Además, la sociedad está muy dispuesta a la legalización. En un estudio realizado en 2014, 9 de cada 10 encuestados creían que los consumidores de marihuana no debían ir a la cárcel. Además, el 50 % de los ciudadanos veían con buenos ojos los esfuerzos para descriminalizar la marihuana (el porcentaje sube al 70 % entre los menores de 35 años), aunque todavía queda un 14 % que creen que es peligrosa. 

A pesar de que los malteses pueden portar una pequeña cantidad de la hierba, todavía se dan algunos enfrentamientos entre la policía y los ciudadanos. Es frecuente que un agente arreste a alguien que tiene un porro en el bolsillo, algo aparentemente legal. Y cuando se pide a médicos de familia que deriven a un especialista para recibir la prescripción, muchos no saben cómo actuar. Lo único que deja claro la ley es que aquellas personas que posean más de 3,5 gramos de marihuana encima recibirán una multa de entre 50 y 100 euros. Por ello, Cassar pidió una ley más dura que combatiera a los traficantes en vez de a jóvenes “que fuman un canuto”. “Confisquemos su negocio de millones de euros”, afirmó con rotundidad. 

El político propone un modelo de distribuidores con licencia en el que el cannabis tendría los mismos impuestos que el alcohol y los cigarrillos de tabaco.

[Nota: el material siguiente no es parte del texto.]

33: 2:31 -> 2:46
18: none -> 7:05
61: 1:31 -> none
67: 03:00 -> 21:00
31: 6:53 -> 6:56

Mientras tanto, el líder del Partido Nacionalista, Simon Busuttil, ha dicho que su formación quiere un debate basado en conclusiones científicas para saber cómo proceder.

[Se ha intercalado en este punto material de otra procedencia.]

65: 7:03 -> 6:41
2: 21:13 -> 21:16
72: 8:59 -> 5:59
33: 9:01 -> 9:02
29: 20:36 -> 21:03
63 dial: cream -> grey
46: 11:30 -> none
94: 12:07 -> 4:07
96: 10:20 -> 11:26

A pesar de la aparente buena voluntad de los políticos, algunos activistas han recordado que hace cinco años, cuando se celebraron las anteriores elecciones, también se prometió la regulación del cannabis medicinal y luego no se cumplió (aunque sí se descriminalizara). Mientras tanto, un artículo de la revista ‘Think’, de la Universidad de Malta, ha recordado el veterano uso que los enfermos le han dado a la marihuana para calmar sus dolores. El médico de atención primaria Andrew Agius y el fisiólogo y bioquímico Giuseppe Di Giovanni cuentan cómo muchos pacientes lo usan para tratar el dolor crónico antes que sustancias más fuertes como la morfina. Además, citan el valor terapéutico que ya se ha demostrado en la ansiedad, las náuseas, los espasmos musculares o la epilepsia. 

Con este panorama tan prometedor, pero que aún está dando sus primeros pasos, habrá que estar pendientes a lo que hagan dos de los Estados más pequeños de Europa. Su ejemplo puede servir de modelo a muchos otros países de la zona. Todo indica a que el Mediterráneo será pronto más verde que nunca.